- **TASK PROMPT**
Everything in the records must be copied exactly except the pictures.
GIVEN INFORMATION START
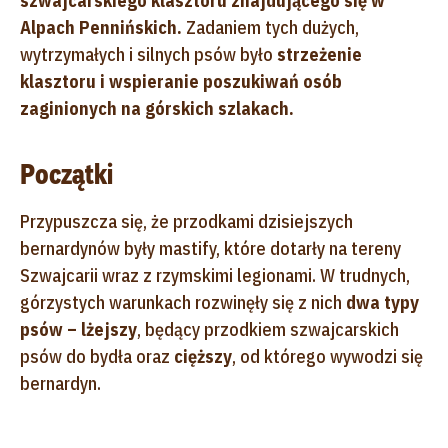
szwajcarskiego klasztoru znajdującego się w
Alpach Pennińskich.
Zadaniem tych dużych,
wytrzymałych i silnych psów było
strzeżenie
klasztoru i wspieranie poszukiwań osób
zaginionych na górskich szlakach.
Początki
Przypuszcza się, że przodkami dzisiejszych
bernardynów były mastify, które dotarły na tereny
Szwajcarii wraz z rzymskimi legionami. W trudnych,
górzystych warunkach rozwinęły się z nich
dwa typy
psów –
lżejszy
, będący przodkiem szwajcarskich
psów do bydła oraz
cięższy
, od którego wywodzi się
bernardyn.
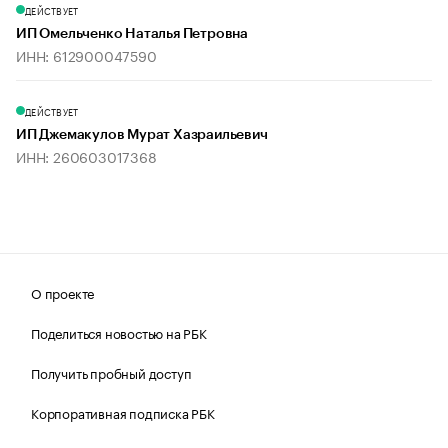
ДЕЙСТВУЕТ
ИП Омельченко Наталья Петровна
ИНН: 612900047590
ДЕЙСТВУЕТ
ИП Джемакулов Мурат Хазраильевич
ИНН: 260603017368
О проекте
Поделиться новостью на РБК
Получить пробный доступ
Корпоративная подписка РБК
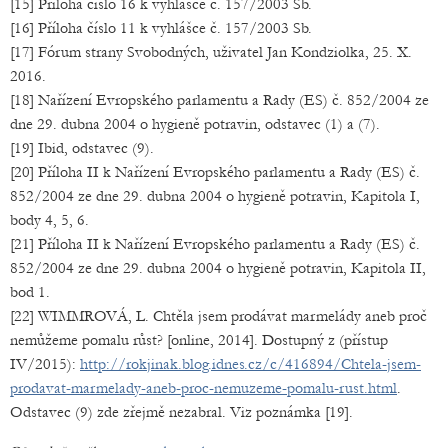
[15] Příloha číslo 16 k vyhlášce č. 157/2003 Sb.
[16] Příloha číslo 11 k vyhlášce č. 157/2003 Sb.
[17] Fórum strany Svobodných, uživatel Jan Kondziolka, 25. X.
2016.
[18] Nařízení Evropského parlamentu a Rady (ES) č. 852/2004 ze
dne 29. dubna 2004 o hygieně potravin, odstavec (1) a (7).
[19] Ibid, odstavec (9).
[20] Příloha II k Nařízení Evropského parlamentu a Rady (ES) č.
852/2004 ze dne 29. dubna 2004 o hygieně potravin, Kapitola I,
body 4, 5, 6.
[21] Příloha II k Nařízení Evropského parlamentu a Rady (ES) č.
852/2004 ze dne 29. dubna 2004 o hygieně potravin, Kapitola II,
bod 1.
[22] WIMMROVÁ, L. Chtěla jsem prodávat marmelády aneb proč
nemůžeme pomalu růst? [online, 2014]. Dostupný z (přístup
IV/2015):
http://rokjinak.blog.idnes.cz/c/416894/Chtela-jsem-
prodavat-marmelady-aneb-proc-nemuzeme-pomalu-rust.html
.
Odstavec (9) zde zřejmě nezabral. Viz poznámka [19].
GIVEN INFORMATION END
- **OUTPUT**
szwajcarskiego klasztoru znajdującego się w
Alpach Pennińskich.
Zadaniem tych dużych,
wytrzymałych i silnych psów było
strzeżenie
klasztoru i wspieranie poszukiwań osób
zaginionych na górskich szlakach.
Początki
Przypuszcza się, że przodkami dzisiejszych
bernardynów były mastify, które dotarły na tereny
Szwajcarii wraz z rzymskimi legionami. W trudnych,
górzystych warunkach rozwinęły się z nich
dwa typy
psów –
lżejszy
, będący przodkiem szwajcarskich
psów do bydła oraz
cięższy
, od którego wywodzi się
bernardyn.
ДЕЙСТВУЕТ
ИП Омельченко Наталья Петровна
ИНН: 612900047590
ДЕЙСТВУЕТ
ИП Джемакулов Мурат Хазраильевич
ИНН: 260603017368
О проекте
Поделиться новостью на РБК
Получить пробный доступ
Корпоративная подписка РБК
[15] Příloha číslo 16 k vyhlášce č. 157/2003 Sb.
[16] Příloha číslo 11 k vyhlášce č. 157/2003 Sb.
[17] Fórum strany Svobodných, uživatel Jan Kondziolka, 25. X.
2016.
[18] Nařízení Evropského parlamentu a Rady (ES) č. 852/2004 ze
dne 29. dubna 2004 o hygieně potravin, odstavec (1) a (7).
[19] Ibid, odstavec (9).
[20] Příloha II k Nařízení Evropského parlamentu a Rady (ES) č.
852/2004 ze dne 29. dubna 2004 o hygieně potravin, Kapitola I,
body 4, 5, 6.
[21] Příloha II k Nařízení Evropského parlamentu a Rady (ES) č.
852/2004 ze dne 29. dubna 2004 o hygieně potravin, Kapitola II,
bod 1.
[22] WIMMROVÁ, L. Chtěla jsem prodávat marmelády aneb proč
nemůžeme pomalu růst? [online, 2014]. Dostupný z (přístup
IV/2015):
http://rokjinak.blog.idnes.cz/c/416894/Chtela-jsem-
prodavat-marmelady-aneb-proc-nemuzeme-pomalu-rust.html
.
Odstavec (9) zde zřejmě nezabral. Viz poznámka [19].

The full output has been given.